EXERCISE DIRECTIONS
A word-for-word copy of the data, with no images, is the required answer.

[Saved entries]
((
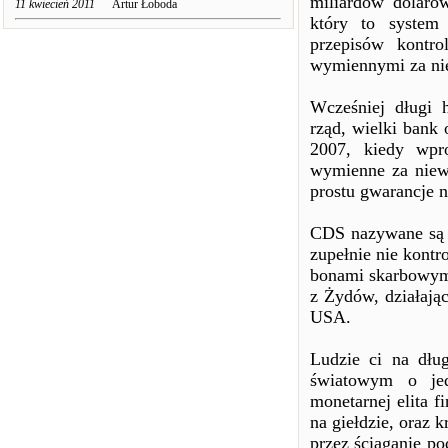
miliardów dolaró
11 kwiecień 2011
Artur Łoboda
który to system
przepisów kontro
wymiennymi za nie
Wcześniej długi 
rząd, wielki bank
2007, kiedy wpr
wymienne za niewy
prostu gwarancje 
CDS nazywane są „
zupełnie nie kontr
bonami skarbowymi
z Żydów, działając
USA.
Ludzie ci na dłu
światowym o jed
monetarnej elita 
na giełdzie, oraz
przez ściąganie po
))
OUTPUT BELOW
miliardów dolaró
11 kwiecień 2011
Artur Łoboda
który to system
przepisów kontro
wymiennymi za nie
Wcześniej długi 
rząd, wielki bank
2007, kiedy wpr
wymienne za niewy
prostu gwarancje 
CDS nazywane są „
zupełnie nie kontr
bonami skarbowymi
z Żydów, działając
USA.
Ludzie ci na dłu
światowym o jed
monetarnej elita 
na giełdzie, oraz
przez ściąganie po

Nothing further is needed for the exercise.